Les obstacles technologiques liés à la Stratégie énergétique (SE2050)
concernent avant tout les énergies renouvelables et en particulier deux
faiblesses majeures de celles-ci, la basse densité énergétique et
l'imprévisibilité des conditions météorologiques.
La basse
densité énergétique conduit à de grandes surfaces pour produire des
quantités d'électricité commensurables avec les besoins d'une économie
moderne. Rappelons que la Suisse consomme quelque 60 milliards de
kilowattheures par année, dont 70% pour les places de travail dans
l'industrie, les PME, les transports et l'agriculture.
Le solaire
d'abord. La SE2050 prévoit une production solaire de 7 milliards de kWh
par an en 2035. En Suisse, un mètre carré de panneau photovoltaïque
produit quelque 100 kWh par année. Pour atteindre l'objectif 2035, il
faudra donc une surface de quelque 30 mètres-carrés pour chacun des 2, 5
millions de ménages du pays. C'est beaucoup pour ce pays de locataires
logés les uns au-dessus des autres sur un nombre croissant d'étages.
L'éolien
endure ses propres contraintes. Pour les vents prévalant en Suisse, une
éolienne optimale donne quelque 2 à 3 mégawatts de puissance
instantanée – qui sur une durée d'une année produira un peu moins de 4
millions de kilowattheures. La SE2050 envisage une production éolienne
annuelle de 4,4 milliards de kWh en 2035, soit près de 1'100 machines
dans tout le pays. Quels paysages pour notre tourisme? Incidemment, cet
objectif renouvelable cumulé de 11,4 milliards devrait être doublé pour
remplacer les quelque 21 milliards de nucléaire, et complété par une
demi-douzaine de centrales à gaz pour combler les périodes de sans vent
et sans soleil.
Éoliennes et photovoltaïque souffrent de leur
imprévisibilité: aucune production plusieurs heures par jour et plus de
100 jours par an, avec de fortes variations d'une heure à l'autre, ce
qui rend difficile la tâche des distributeurs d'électricité qui doivent
livrer un niveau de consommation beaucoup moins volatile. Comment
aplanir la production renouvelable ?
Le stockage, bien sûr.
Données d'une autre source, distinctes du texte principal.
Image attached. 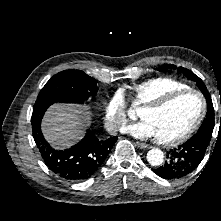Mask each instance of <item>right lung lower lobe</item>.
<instances>
[{
  "label": "right lung lower lobe",
  "instance_id": "98d812e1",
  "mask_svg": "<svg viewBox=\"0 0 221 221\" xmlns=\"http://www.w3.org/2000/svg\"><path fill=\"white\" fill-rule=\"evenodd\" d=\"M51 101L36 102L31 117L35 143L48 168L68 181L90 178L104 163L117 137L98 139L90 130L76 145L67 150H54L41 132V120Z\"/></svg>",
  "mask_w": 221,
  "mask_h": 221
}]
</instances>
Le
stockage par batterie lithium-ion, la meilleure technologie du jour déjà
bien développée et industrialisée à grande échelle, coûte maintenant
quelque 15 cts par kWh stocké, ce qui en y ajoutant le coût de
production (sans subvention) double à au moins 30 cts le kWh
renouvelable. Le coût du stockage devrait baisser à 5 cts par kWh pour
atteindre un seuil commercial généralisé, ce qui apparait
technologiquement quasi impossible au vu des progrès déjà accomplis avec
la technique lithium-ion. Les méga-fabriques en construction dans le
monde visent à une réduction vers 10 cts par kWh grâce à la production
de masse des batteries. Les promoteurs de la SE2050 déclarent que
l'hydraulique pourrait sans autre aplanir les cabrioles renouvelables.
Illusion, cette solution exigerait plusieurs grands barrages dans les
Préalpes qu'il faudrait remplir fréquemment. Encore faut-il disposer de
l'eau nécessaire pour les remplir à nouveau.
Bruno Pellaud, ancien directeur général adjoint de l'Agence internationale de l'énergie atomique.